At the beginning of the Imperial period the number of legions was 60, which Augustus more than halved to 28, numbering at approximately 160,000 men. As more territory was conquered throughout the Imperial perid, this fluxiated into the mid-thirties. At the same time, at the beginning of the Imperial period the foreign auxiliaries made up a rather small portion of the military, but continued to rise, so that by the end of the period of the Five Good Emperors they probably equalled the legionaires in number, giving a combined total of between 300,000 and 400,000 men in the Army.

Weapons and equipment

Roman navy

History and evolution

The Roman navy was very much inferior, both in prestige and capability, to the Roman army. Before the First Punic War in 264 BC there was no Roman navy to speak of as all previous Roman war had been fought in Italy. But the war in Sicily against Carthage, a great naval power, forced Rome to quickly build a fleet and train sailors. The first few naval battles of the First Punic War were disasters for Rome, and it was not until the invention of the Corvus, a grappling engine which made it easier for Romans to board the Carthagenian vessels, that Rome was able to win the war.
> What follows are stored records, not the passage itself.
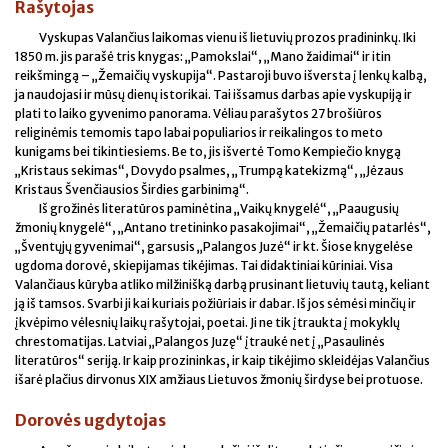
Rašytojas
Vyskupas Valančius laikomas vienu iš lietuvių prozos pradininkų. Iki
1850 m. jis parašė tris knygas: „Pamokslai“, „Mano žaidimai“ ir itin
reikšmingą – „Žemaičių vyskupija“. Pastaroji buvo išversta į lenkų kalbą,
ja naudojasi ir mūsų dienų istorikai. Tai išsamus darbas apie vyskupiją ir
plati to laiko gyvenimo panorama. Vėliau parašytos 27 brošiūros
religinėmis temomis tapo labai populiarios ir reikalingos to meto
kunigams bei tikintiesiems. Be to, jis išvertė Tomo Kempiečio knygą
„Kristaus sekimas“, Dovydo psalmes, „Trumpą katekizmą“, „Jėzaus
Kristaus Švenčiausios Širdies garbinimą“.
Iš grožinės literatūros paminėtina „Vaikų knygelė“, „Paaugusių
žmonių knygelė“, „Antano tretininko pasakojimai“, „Žemaičių patarlės“,
„Šventųjų gyvenimai“, garsusis „Palangos Juzė“ ir kt. Šiose knygelėse
ugdoma dorovė, skiepijamas tikėjimas. Tai didaktiniai kūriniai. Visa
Valančiaus kūryba atliko milžinišką darbą prusinant lietuvių tautą, keliant
ją iš tamsos. Svarbi ji kai kuriais požiūriais ir dabar. Iš jos sėmėsi minčių ir
įkvėpimo vėlesnių laikų rašytojai, poetai. Ji ne tik įtraukta į mokyklų
chrestomatijas. Latviai „Palangos Juzę“ įtraukė net į „Pasaulinės
literatūros“ seriją. Ir kaip prozininkas, ir kaip tikėjimo skleidėjas Valančius
išarė plačius dirvonus XIX amžiaus Lietuvos žmonių širdyse bei protuose.
Dorovės ugdytojas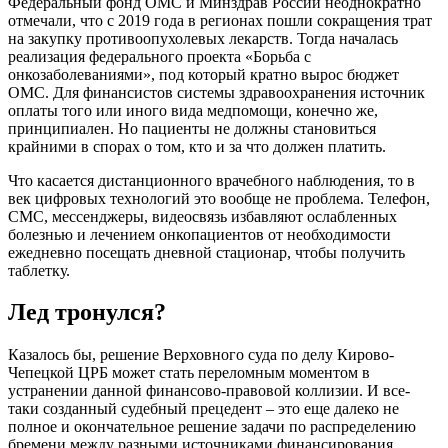
Федеральный фонд ОМС и Минздрав России неоднократно
отмечали, что с 2019 года в регионах пошли сокращения трат
на закупку противоопухолевых лекарств. Тогда началась
реализация федерального проекта «Борьба с
онкозаболеваниями», под который кратно вырос бюджет
ОМС. Для финансистов системы здравоохранения источник
оплаты того или иного вида медпомощи, конечно же,
принципиален. Но пациенты не должны становиться
крайними в спорах о том, кто и за что должен платить.
Что касается дистанционного врачебного наблюдения, то в
век цифровых технологий это вообще не проблема. Телефон,
СМС, мессенджеры, видеосвязь избавляют ослабленных
болезнью и лечением онкопациентов от необходимости
ежедневно посещать дневной стационар, чтобы получить
таблетку.
Лед тронулся?
Казалось бы, решение Верховного суда по делу Кирово-
Чепецкой ЦРБ может стать переломным моментом в
устранении данной финансово-правовой коллизии. И все-
таки созданный судебный прецедент – это еще далеко не
полное и окончательное решение задачи по распределению
бремени между разными источниками финансирования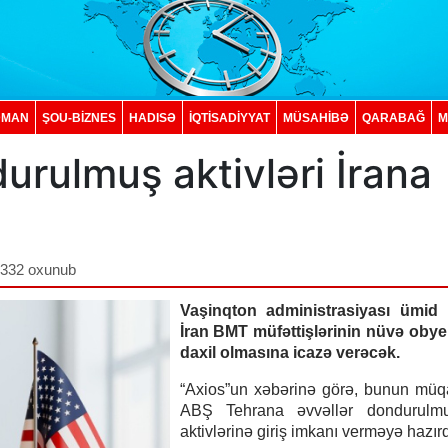
DMAN
ŞOU-BİZNES
HADISƏ
İQTISADIYYAT
MÜSAHİBƏ
QARABAĞ
M
urulmuş aktivləri İrana
,332 oxunub
Vaşinqton administrasiyası ümid e
İran BMT müfəttişlərinin nüvə obye
daxil olmasına icazə verəcək.
“Axios”un xəbərinə görə, bunun müq
ABŞ Tehrana əvvəllər dondurulm
aktivlərinə giriş imkanı verməyə hazırd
The Punic wars were both the beginning and the height of the Roman navy. Rome was able to use her superior army in preference to her navy in most of the wars she fought afterwards. By the late Empire Roman control over the Mediterranean coast meant that there were no non-Roman navies to fight. Indeed, Rome's last major naval battle was fought between Romans, Octavian and Marc Antony, at Actium.

Weapons and equipment

Events

Patterns of Roman wars

The first Roman wars were wars of conquest, aimed at protecting Rome itself from neighboring cities and nations by defeating them in battle. This sort of warfare characterized the early Republican Period when Rome was focused on consolidating its position in Italy, and eventually conquering the peninsula. Rome first began to make war outside the Italian peninsula in the Punic wars against Carthage. These wars, starting in 264 BC saw Rome become a Mediterranean power, with territory in Sicily, North Africa, Spain, and, after the Macedonian wars, Greece.

While expansion continued in the late Republic, civil war became an increasingly common feature. In the last century before the common era at least 12 civil wars and rebellions occurred. These were generally started by one charismatic general who refused to surrender power to the Roman Senate, which appointed generals, and so had to be opposed by an army loyal to the Senate. This pattern did not break until Octavian, later Augustus ended it by becoming a successful challenger to the Senate's authority, and was crowned emperor.

As the emperor was a centralized authority with power focused in Rome, he was generally not able to leave the city for long periods of time to fight wars. Because he feared rebellion by powerful generals, he was not willing to appoint powerful generals. These factors lead to a dramatic slowing of acquisition of territory under the Roman Empire. Trajan was one of the few emperors of the early imperial period who was secure enough in his reign to leave Rome for long periods of time, and his rule saw the largest Roman gains of the imperial period, as he added Armenia, Parthia and Dacia as provinces to the empire.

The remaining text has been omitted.